My initial resistance to Gimp was down to rumours of its complexity.
Maybe the initial slopes are shallow and the big learning curve is yet to be discovered...?

10-17-2009, 10:47 AM
Rather than "complex," I'd say "deep." There's an awful lot that Gimp is capable of, and to become a virtuoso with a program like that takes a lot of time and effort. However, to do the sorts of things you're starting out with, you don't need to know most of that. If you're content with taking things slowly, the learning curve doesn't necessarily have to be steep.

But when you decide you want to move on and learn a bit more about it, the rest of that functionality will be waiting for you. How fast or slow you learn it is totally up to you.

10-18-2009, 03:30 AM
Yeah, I'm comfortable learning a bit at a time, fitting it around other commitments. I'm reasonably happy with both Gimp and Inkscape in that respect. My gripe is with software where you have to learn everything to do anything.

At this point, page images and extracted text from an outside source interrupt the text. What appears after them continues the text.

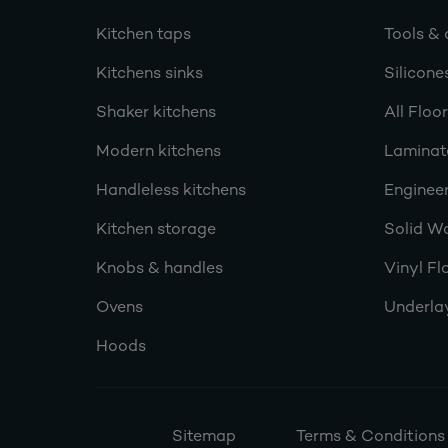
Kitchen taps
Tools & 
Kitchens sinks
Silicone
Shaker kitchens
All Floo
Modern kitchens
Laminat
Handleless kitchens
Engineer
Kitchen storage
Solid W
Knobs & handles
Vinyl Fl
Ovens
Underla
Hoods
Sitemap
Terms & Conditions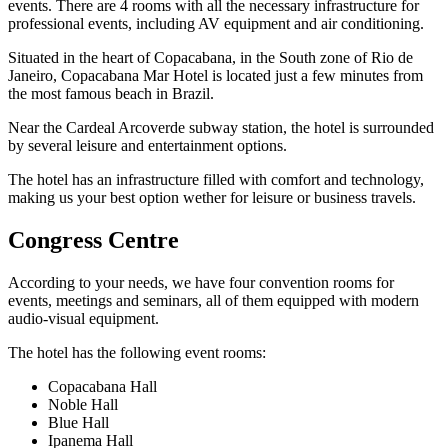
events. There are 4 rooms with all the necessary infrastructure for
professional events, including AV equipment and air conditioning.
Situated in the heart of Copacabana, in the South zone of Rio de
Janeiro, Copacabana Mar Hotel is located just a few minutes from
the most famous beach in Brazil.
Near the Cardeal Arcoverde subway station, the hotel is surrounded
by several leisure and entertainment options.
The hotel has an infrastructure filled with comfort and technology,
making us your best option wether for leisure or business travels.
Congress Centre
According to your needs, we have four convention rooms for
events, meetings and seminars, all of them equipped with modern
audio-visual equipment.
The hotel has the following event rooms:
Copacabana Hall
Noble Hall
Blue Hall
Ipanema Hall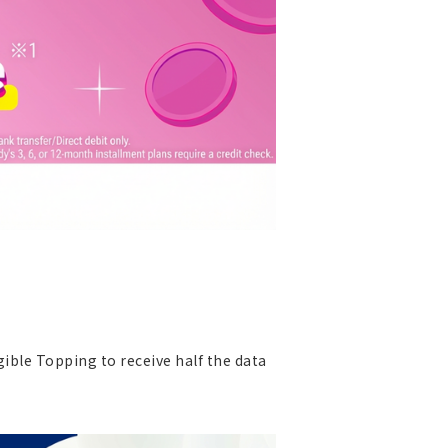
gible Topping to receive half the data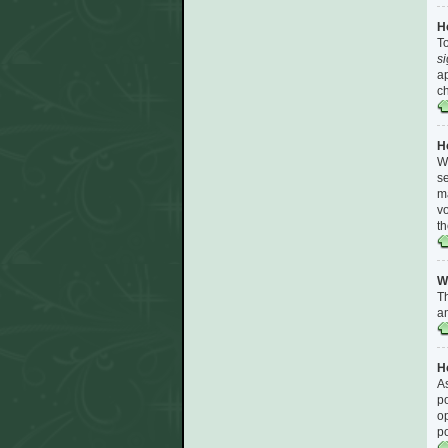
H
To
s
ap
ch
H
Wh
se
ma
vo
th
W
Th
am
Ho
As
po
op
p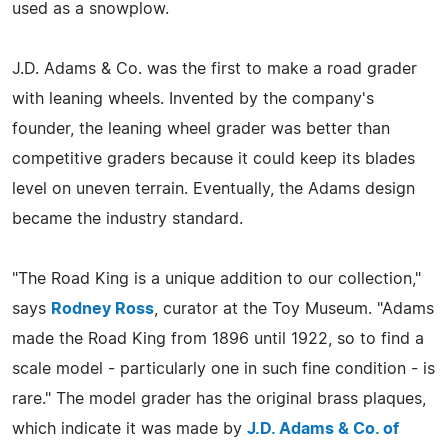
used as a snowplow.
J.D. Adams & Co. was the first to make a road grader
with leaning wheels. Invented by the company's
founder, the leaning wheel grader was better than
competitive graders because it could keep its blades
level on uneven terrain. Eventually, the Adams design
became the industry standard.
"The Road King is a unique addition to our collection,"
says
Rodney Ross
, curator at the Toy Museum. "Adams
made the Road King from 1896 until 1922, so to find a
scale model - particularly one in such fine condition - is
rare." The model grader has the original brass plaques,
which indicate it was made by
J.D. Adams & Co. of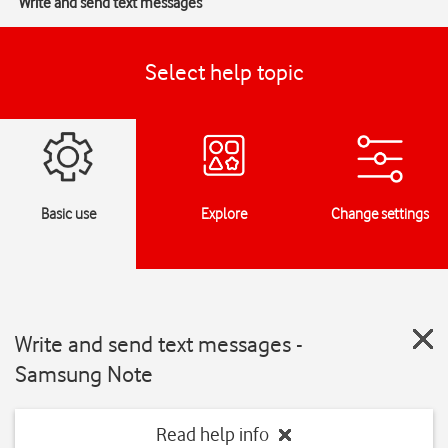
Write and send text messages
Select help topic
Basic use
Explore
Change settings
Write and send text messages -
Samsung Note
Read help info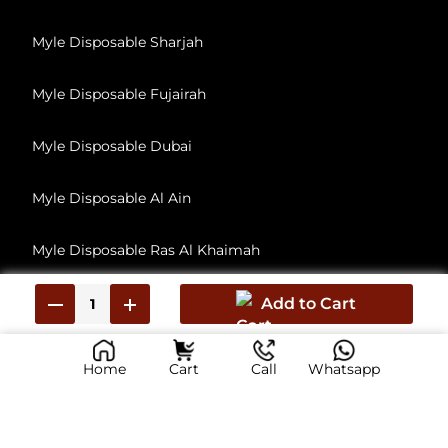
Myle Disposable Sharjah
Myle Disposable Fujairah
Myle Disposable Dubai
Myle Disposable Al Ain
Myle Disposable Ras Al Khaimah
Myle Disposable Umm Al Quwain
Add to Cart
Home
Cart
Call
Whatsapp
© 2026, All Rights Reserved
myliabudhabi.ae has no affiliation with Myle Vape, Inc. This Is reseller of Myle Vape products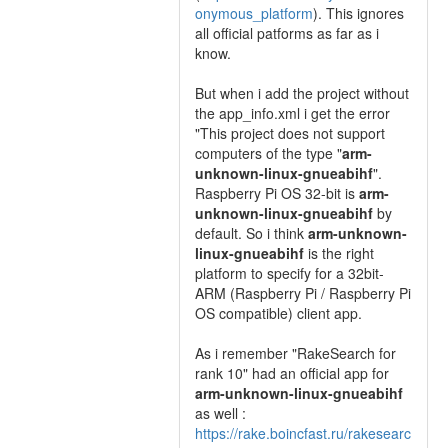
onymous_platform
). This ignores
all official patforms as far as i
know.
But when i add the project without
the app_info.xml i get the error
"This project does not support
computers of the type "
arm-
unknown-linux-gnueabihf
".
Raspberry Pi OS 32-bit is
arm-
unknown-linux-gnueabihf
by
default. So i think
arm-unknown-
linux-gnueabihf
is the right
platform to specify for a 32bit-
ARM (Raspberry Pi / Raspberry Pi
OS compatible) client app.
As i remember "RakeSearch for
rank 10" had an official app for
arm-unknown-linux-gnueabihf
as well :
https://rake.boincfast.ru/rakesearc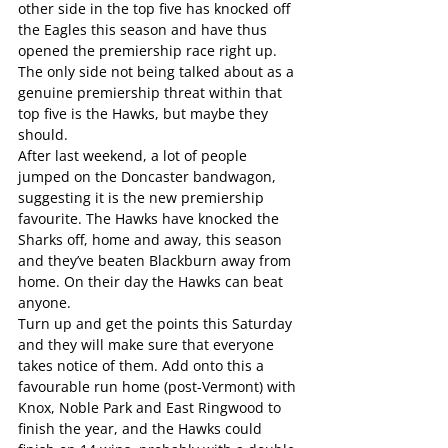
other side in the top five has knocked off 
the Eagles this season and have thus 
opened the premiership race right up. 
The only side not being talked about as a 
genuine premiership threat within that 
top five is the Hawks, but maybe they 
should.
After last weekend, a lot of people 
jumped on the Doncaster bandwagon, 
suggesting it is the new premiership 
favourite. The Hawks have knocked the 
Sharks off, home and away, this season 
and they’ve beaten Blackburn away from 
home. On their day the Hawks can beat 
anyone.
Turn up and get the points this Saturday 
and they will make sure that everyone 
takes notice of them. Add onto this a 
favourable run home (post-Vermont) with 
Knox, Noble Park and East Ringwood to 
finish the year, and the Hawks could 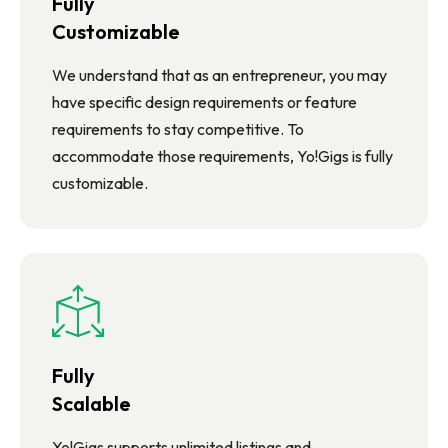
Fully
Customizable
We understand that as an entrepreneur, you may
have specific design requirements or feature
requirements to stay competitive. To
accommodate those requirements, Yo!Gigs is fully
customizable.
Fully
Scalable
Yo!Gigs supports unlimited listings and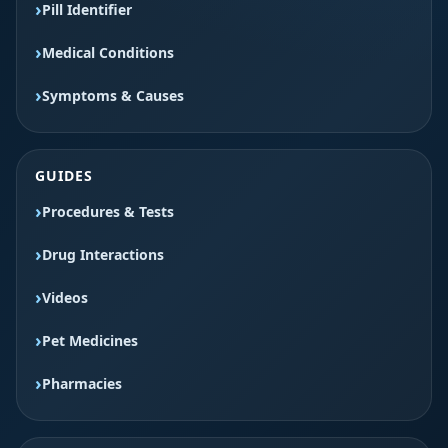
Pill Identifier
Medical Conditions
Symptoms & Causes
GUIDES
Procedures & Tests
Drug Interactions
Videos
Pet Medicines
Pharmacies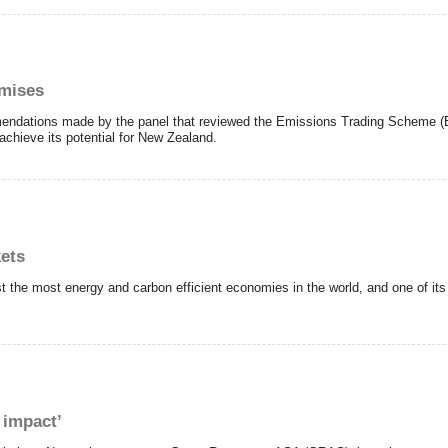
omises
mendations made by the panel that reviewed the Emissions Trading Scheme 
achieve its potential for New Zealand.
kets
 the most energy and carbon efficient economies in the world, and one of its 
 impact’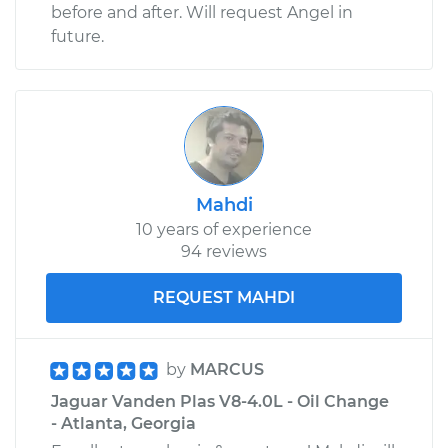
before and after. Will request Angel in
future.
Mahdi
10 years of experience
94 reviews
REQUEST MAHDI
by
MARCUS
Jaguar Vanden Plas V8-4.0L - Oil Change
- Atlanta, Georgia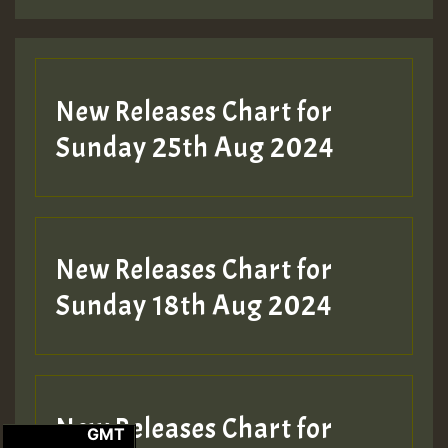
New Releases Chart for
Sunday 25th Aug 2024
New Releases Chart for
Sunday 18th Aug 2024
New Releases Chart for
GMT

Just going back to the flags again...

I've done another, and I'm still finding a consistent problem with the final gif apparently showing multiple layers simultaneously. I can now clean it up by using the eraser on each frame, but it's a PITA and I'm not sure why I need to. I can't figure why it's not replacing each frame with the next as I instructed it to do in the gif conversion sequence (as RobA suggested). (or rather, it is replacing them, but each frame seems to retain a remnant of underlying frames). Any ideas? Is there something else I'm missing?

My best guess is that when I do the distort on the duplicated layer, it's overlaying the distort on top of the duplicate background instead of replacing the background flag with the distorted one, but if that's it, I can't figure why.

10-18-2009, 09:32 AM
Personally I think your best off getting all the frames out as individual images and then modifying them there and putting them all back together as the animation at the end. The collating frames bit of software should then do all the work for you to get the right frame to frame transition effect right.

Just to say that if you had "frame1.png", "frame2.png", "frame3.png" etc then in image magick it would be "convert frame*.png anim.gif" and it ought to do it all for you. Theres a few more optional params you can add to juice it up some more but you don't strictly need them.

10-19-2009, 12:05 PM
I know you are having fun with this, but (for what it is worth) there is an animated flag script available for Gimp:


And the result:


adding in the smiley on each layer should be the easy part now..

-Rob A>

10-20-2009, 04:59 AM
Doh! Now he tells me. ;)

No seriously, as you say, the flag is just an incidental topic, it's the animation techniques that are interesting me at present, and I'll never cope with scripting, so going that route, although it provides a neat finished product, won't teach me anything.

Nice effect though, I'll remember that if I need a bigger, better flag sometime. My little thing with its botched burn might be ok for a 40x40 icon, but it would look pretty awful on a bigger image.